[Notes] Some notes of Probability and Statistics
Axioms of Probabilies:
Suppose $\Omega$ is the sample space, $A$ and $B$ are events. The probabilities should obey the following rules:
(1) $P(A)\geqslant 0$,
(2) $P(\Omega)=1$;
(3) If $A,B\subset\Omega$ and $A\cap B=\emptyset$, then $P(A\cup B)=P(A)+P(B)$.
Thm. $P(A)\leqslant 1$, $\forall\ A\subset\Omega$.
Proof. By axioms, $1=P(\Omega)=P(A\cup A^c)=P(A)+P(A^c)$, then we have
\[P(A)=1-P(A^c)\leqslant 1\]
Cor. If $A,B,C\subset\Omega$, and $A,B,C$ are disjoint sets. Then
\[
P(A\cup B\cup C)=P(A)+P(B)+P(C)
\]
Proof. Since $A,B,C$ are disjoint sets, $A$ and $B\cup C$ are disjoint. Thus
\[
P(A\cup B\cup C)=P(A\cup (B\cup C))=P(A)+P(B\cup C),
\]
and by Axiom(3), $P(B\cup C)=P(B)+P(C)$, substitute it in the above, we get
\[
P(A\cup B\cup C)=P(A)+P(B)+P(C).
\]
It is easy to infer the following corollary.

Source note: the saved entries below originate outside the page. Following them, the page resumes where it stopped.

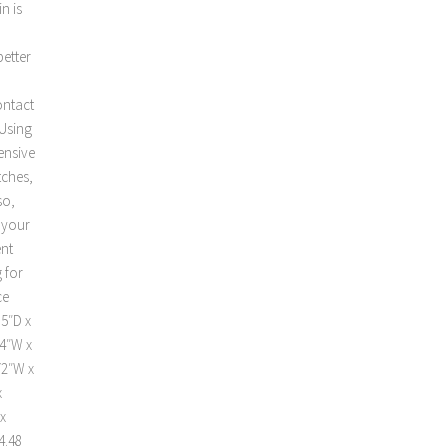
n is
better
ontact
 Using
ensive
tches,
so,
t your
ent
 for
ce
.5″D x
24″W x
72″W x
x
x
4.48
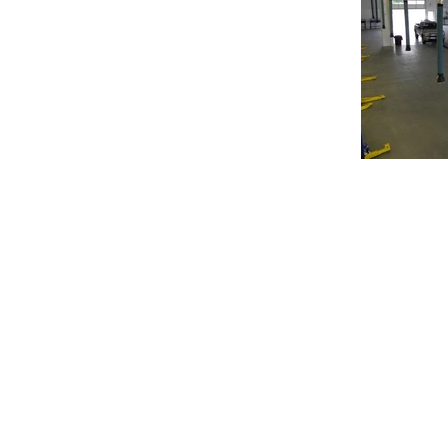
© 2020 Chrisanntha Construction |
Image Credit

Cor. If $A_1,A_2,\ldots,A_n$ are disjoint sets in $\Omega$, then
\[
P(A_1\cup A_2\cdots A_n)=P(A_1)+P(A_2)+\cdots+P(A_n).
\]
Proof. By mathematical induction.
Cor. If $s_1,\ldots,s_n$ are $n$ distinct points(or outcomes) in $\Omega$ then
\[
P(\{s_1,\ldots,s_n\})=P(\{s_1\})+\cdots+P(\{s_n\})=P(s_1)+\cdots+P(s_n).
\]
Here, we use $P(s_i)$ to denote the probability $P(\{s_i\})$.

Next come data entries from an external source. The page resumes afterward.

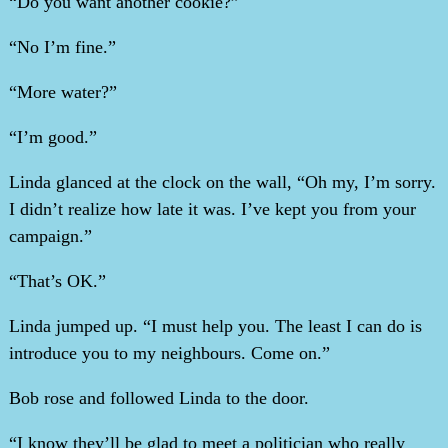
“Do you want another cookie?”
“No I’m fine.”
“More water?”
“I’m good.”
Linda glanced at the clock on the wall, “Oh my, I’m sorry.
I didn’t realize how late it was. I’ve kept you from your
campaign.”
“That’s OK.”
Linda jumped up. “I must help you. The least I can do is
introduce you to my neighbours. Come on.”
Bob rose and followed Linda to the door.
“I know they’ll be glad to meet a politician who really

Suppose the sample space have $N$ points, and event $A$ has $n$ points. Here $\Omega$ is a finite set, i.e., $N < \infty$. If all outcomes are equally likely, then
\[
P(A)=\frac{\text{number of elements of}\ A}{\text{total number of sample points}}=\frac{\# A}{\#\Omega}
\]
Example. If $A,B$ are two subsets of $\Omega$. Let $C=A-B=A\cap B^c$, $D=B-A=B\cap A^c$, $E=A\cap B$.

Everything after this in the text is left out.